Chief Justice John Minton gets his vaccination.
Minton said, “I appreciate the governor’s request for the heads of the three branches of government to be vaccinated. I recognize this is a privilege most Americans don’t yet have, but Dr. Steven Stack and the Centers for Disease Control recommended that we get the vaccine to ensure the continuity of state government. I’ve already begun advocating for our judges, circuit clerks and deputy clerks to get the vaccine as soon as they’re eligible based on the federal distribution schedule. They’re essential workers who have frequent contact with the public and we want to ensure their safety as they conduct the important business of the courts.”

Secretary J. Michael Brown gets his shot.
Also vaccinated in the rotunda was J. Michel Brown, secretary of the Executive Cabinet, the office that oversees the executive branch of state government, and Stack, who has been the state's point person for dealing with the pandemic. “I’m grateful that the senior leaders of Kentucky’s government have come together today for a shot of hope and to lead through their example,” Stack said. “These vaccines offer new hope just in time for the holidays that 2021 will bring healthier, happier times.”

Beshear encouraged other elected officials and community leaders, including business executives and faith leaders, to get vaccinated when it is their turn.

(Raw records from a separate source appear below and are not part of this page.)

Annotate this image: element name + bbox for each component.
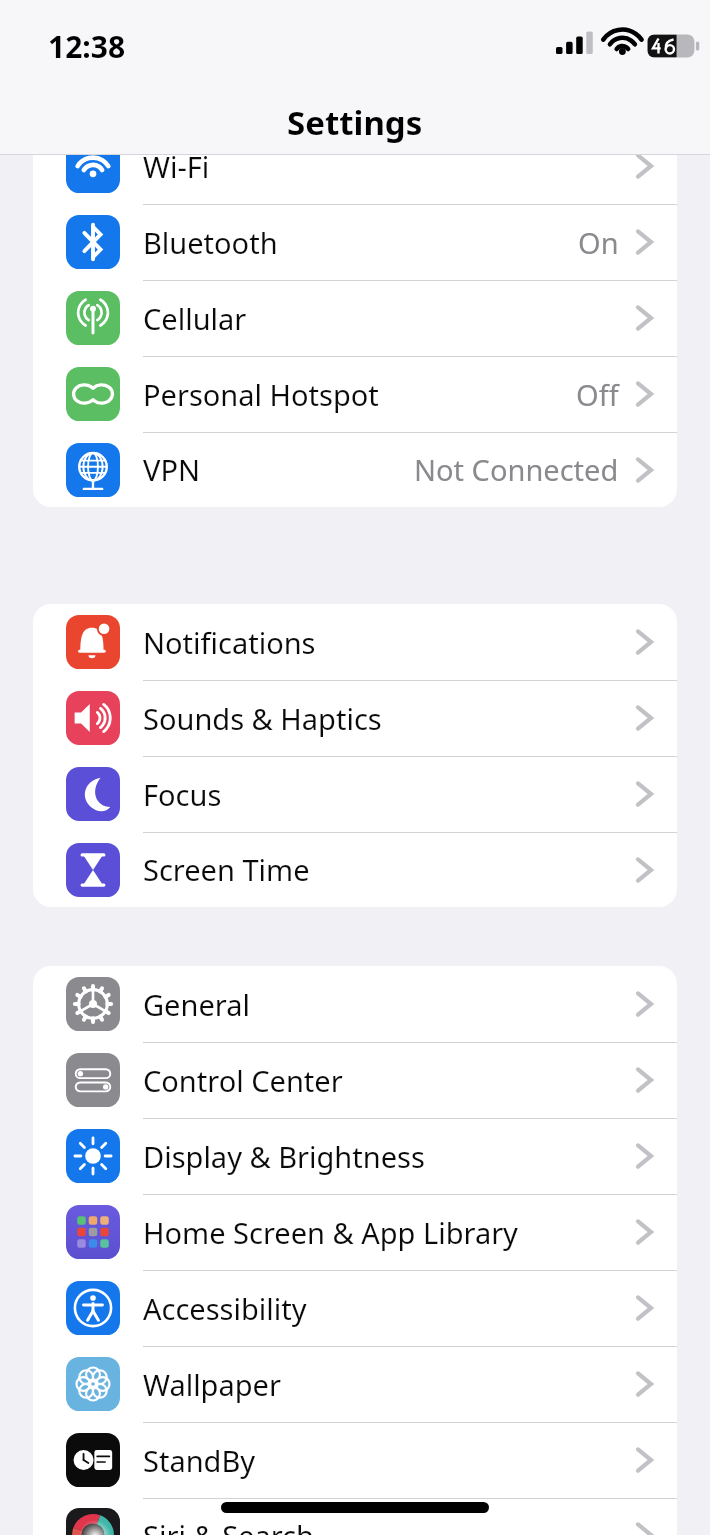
staticText: Screen Time — [143, 850, 310, 889]
button[interactable]: Sounds & Haptics — [33, 680, 677, 756]
button[interactable]: Home Screen & App Library — [33, 1194, 677, 1270]
staticText: Wi-Fi — [143, 147, 210, 186]
button[interactable]: Cellular — [33, 280, 677, 356]
staticText: Control Center — [143, 1061, 343, 1100]
button[interactable]: Accessibility — [33, 1270, 677, 1346]
button[interactable]: Wallpaper — [33, 1346, 677, 1422]
staticText: Not Connected — [414, 450, 619, 489]
staticText: StandBy — [143, 1441, 256, 1480]
button[interactable]: VPN — [33, 432, 677, 507]
staticText: Home Screen & App Library — [143, 1213, 518, 1252]
button[interactable]: Wi-Fi — [33, 128, 677, 204]
button[interactable]: Personal Hotspot — [33, 356, 677, 432]
staticText: Off — [576, 375, 619, 414]
button[interactable]: Siri & Search — [33, 1498, 677, 1535]
staticText: Display & Brightness — [143, 1137, 425, 1176]
staticText: 12:38 — [48, 26, 126, 67]
button[interactable]: Focus — [33, 756, 677, 832]
staticText: Wallpaper — [143, 1365, 281, 1404]
staticText: Notifications — [143, 623, 316, 662]
button[interactable]: Notifications — [33, 604, 677, 680]
staticText: Accessibility — [143, 1289, 307, 1328]
staticText: Bluetooth — [143, 223, 278, 262]
staticText: On — [578, 223, 619, 262]
staticText: VPN — [143, 450, 200, 489]
staticText: Focus — [143, 775, 222, 814]
staticText: Siri & Search — [143, 1516, 314, 1535]
button[interactable]: Bluetooth — [33, 204, 677, 280]
staticText: Settings — [287, 100, 423, 145]
button[interactable]: Screen Time — [33, 832, 677, 907]
button[interactable]: General — [33, 966, 677, 1042]
button[interactable]: StandBy — [33, 1422, 677, 1498]
button[interactable]: Display & Brightness — [33, 1118, 677, 1194]
staticText: Cellular — [143, 299, 247, 338]
button[interactable]: Control Center — [33, 1042, 677, 1118]
staticText: General — [143, 985, 250, 1024]
staticText: Sounds & Haptics — [143, 699, 382, 738]
staticText: Personal Hotspot — [143, 375, 379, 414]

Searcy also got her shot, from a colleague.
Asked later why he got a shot when he is the nation's second youngest governor, at 43, and the youngest, Republican Ron DeSantis of Florida, 42, said he would wait because he is under 45, Beshear said the CDC director advised governors in a conference call to get publicly vaccinated as soon as possible "to build confidence" in the vaccines. "There is real hesitancy out there."

Beshear said DeSantis hasn't followed some other CDC recommendations: "Maybe he ought to listen to the CDC director a little bit more."
In other coronavirus news Tuesday:
  • The pandemic relief and government funding bill includes several provisions for rural health care including a reform of Medicare’s payment formula for rural health clinics, Inside Health Policy reports: "The package ensures no Rural Health Clinic has its reimbursements reduced while phasing in over eight years a steady increase in the Rural Health Clinic statutory cap. All new clinics will be subject to a uniform per-visit cap, and uncapped clinics with payments above the upper limit will have their annual rate of growth controlled."
  • Sen. Rand Paul and Rep. Thomas Massie, who often split with other Republicans on spending issues, were "outraged" at the bill and voted against it, the Lexington Herald-Leader reports.